The rotation looks different without Jacob deGrom, Chris Bassitt and Taijuan Walker, but with Justin Verlander, Kodai Senga and David Peterson — the winner of a spot vacated by José Quintana, who had surgery to repair a stress fracture in his rib — the results should be roughly the same.
“He’s got a very talented hand,” Showalter said of Verlander, a right-hander. “He changes the shape of his pitches a lot. He’s in tune with the advanced part of it. It’s like he’s his own pitching coach, and I’ve got to tell you, he doesn’t suffer good execution by him — he’s chasing perfection.”
On Sunday, facing a threadbare Marlins split-squad lineup, Verlander labored through 95 pitches across five innings, allowing three runs, eight hits and four walks. He was struck twice by batted balls, though neither time on his pitching arm.
“I don’t particularly like the way I’m pitching right now, so I have to figure it out,” Verlander said. “Mechanics-wise I was kind of all over the place today. Control wasn’t great.”

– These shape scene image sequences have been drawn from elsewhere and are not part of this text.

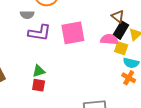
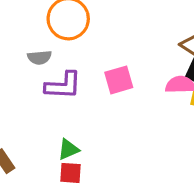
pink square: (73, 33) -> (119, 80), size x0.7

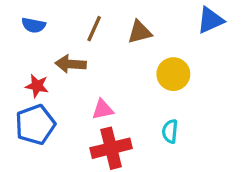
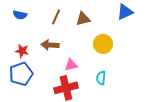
brown arrow: (71, 64) -> (50, 45), moved
pink triangle: (103, 109) -> (71, 65), moved

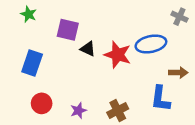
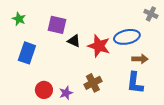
green star: (29, 14) -> (19, 19), moved
brown arrow: (178, 72) -> (140, 59), moved
red circle: (42, 103) -> (44, 90), moved
brown cross: (118, 111) -> (93, 83), moved

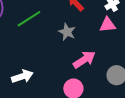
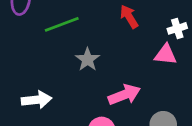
gray star: (67, 32) -> (88, 59), moved

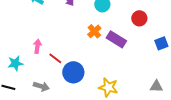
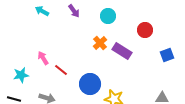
pink arrow: (37, 46) -> (43, 58), turned -40
blue circle: (73, 72) -> (90, 84), moved

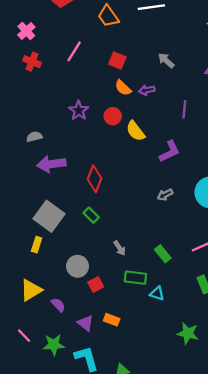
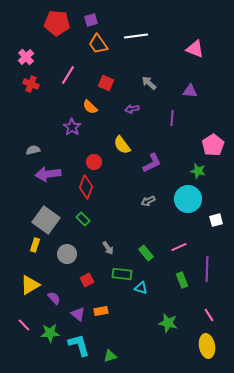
orange semicircle: (123, 88) -> (90, 107), moved
purple line: (184, 109) -> (172, 118), moved
red circle: (113, 116) -> (94, 162), moved
gray circle: (78, 266) -> (67, 254), moved
orange rectangle: (112, 320) -> (101, 311), turned -32

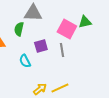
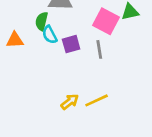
cyan semicircle: (25, 61) -> (50, 35), moved

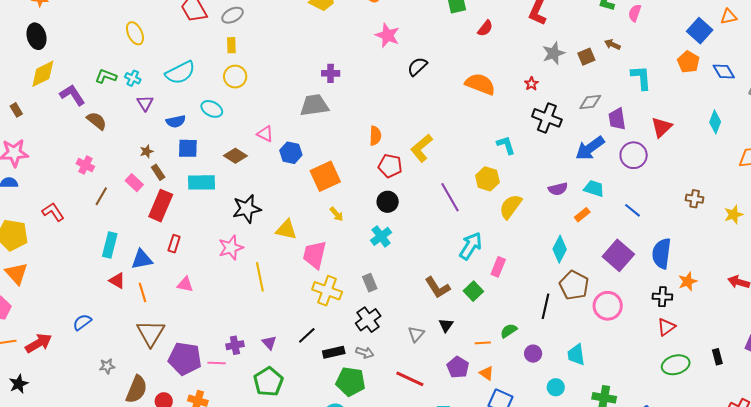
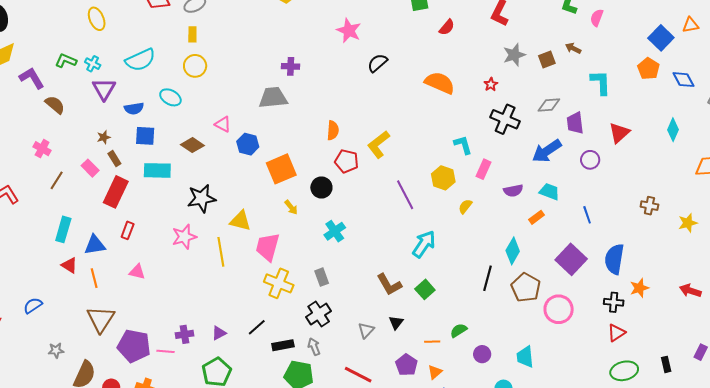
purple triangle: (145, 103) -> (104, 89), size x1.4
purple circle: (634, 155) -> (590, 160), size x0.7
black circle: (388, 202) -> (321, 188), moved
yellow semicircle: (511, 207) -> (465, 206), size x0.6
blue line: (633, 210) -> (587, 215), turned 30
pink rectangle: (498, 267) -> (483, 169), moved
yellow line: (260, 277) -> (221, 252), moved
black line: (545, 306) -> (488, 278), moved
purple triangle: (269, 343) -> (219, 333), turned 42
gray arrow: (365, 353) -> (314, 347), turned -132
orange triangle: (487, 373) -> (435, 372), turned 42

Verlander, 40, is making $43.3 million — same as the Mets’ Max Scherzer — as part of Steven A. Cohen’s record $370 million pretax payroll. He was more matter-of-fact than glum about his final spring tuneup. The active leader in wins and strikeouts, Verlander has a keen sense of how to prepare for a season that stretches through the World Series.
With Houston last year, Verlander won his third A.L. Cy Young Award and finished with a long-awaited World Series victory. It was his first season after a long comeback from Tommy John surgery in which he concentrated not just on his elbow but on his entire body, for better mobility and endurance.
“I’ve always been fairly strong going into the latter half; I think it’s just knowing yourself, knowing your routine and focusing on recovery,” Verlander said Sunday. “Of course I stuck with it, I hope with the same results. Every year you learn something new, so I’m just trying to pick up where I left off.”
Showalter slotted Verlander third in the rotation, after Scherzer and the left-handed Peterson, to put a different look between two Hall of Fame-bound right-handers and to line up Verlander for the home opener at Citi Field on April 6. He said he was eager to pitch for the home team in Flushing — “I know these fans are passionate and so am I,” he added — after a career in Detroit and Houston.
“It’s something that’s exciting to look forward to, but I don’t think it was ever a goal, per se, to pitch in New York,” Verlander said. “But I think you play long enough and a lot of guys find their way here. So here I am.”
Roger Clemens, Tom Glavine, Pedro Martinez, Randy Johnson and Scherzer all brought multiple Cy Young Awards to New York. All of them helped lead the Mets or the Yankees to the postseason, and Verlander should have the same experience.
The Mets, and their fans, would be wise to listen to the words Díaz told shortstop Francisco Lindor, his teammate with Puerto Rico, in the moments after the injury.
“He was like, ‘Keep on going, it’s all right, it’ll be fine, everything will be OK,’” Lindor said. “That’s just who he is. He’s a very optimistic person.”
And the Mets should be a very optimistic team.